PROBLEM DESCRIPTION:
Look through the material below and copy exactly the lines from the line with "英語能力。評級分數最高為 9 分，最低為 0 分，每一級評" to the line with "5 分、會話考獲 7 分、聆聽考獲 6.5 分，則此四項評分的", those two lines included.

ENTRIES SUPPLIED:
================================
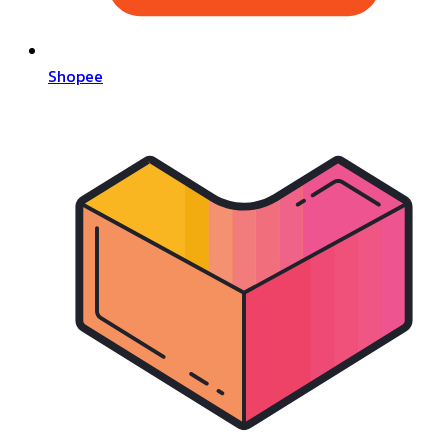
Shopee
================================
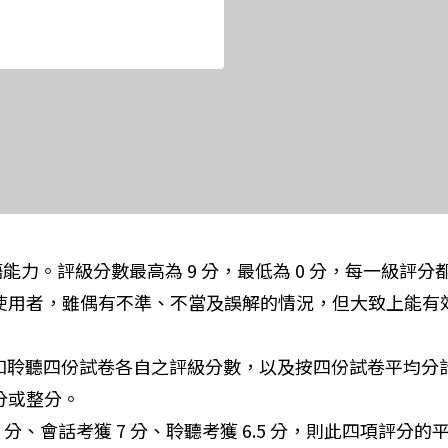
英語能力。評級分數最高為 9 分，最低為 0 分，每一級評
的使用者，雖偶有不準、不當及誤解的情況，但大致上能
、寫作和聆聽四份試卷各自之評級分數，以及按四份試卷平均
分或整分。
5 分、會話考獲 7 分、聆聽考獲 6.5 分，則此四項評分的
================================
ANSWER FOR THE TASK:
英語能力。評級分數最高為 9 分，最低為 0 分，每一級評
的使用者，雖偶有不準、不當及誤解的情況，但大致上能
、寫作和聆聽四份試卷各自之評級分數，以及按四份試卷平均
分或整分。
5 分、會話考獲 7 分、聆聽考獲 6.5 分，則此四項評分的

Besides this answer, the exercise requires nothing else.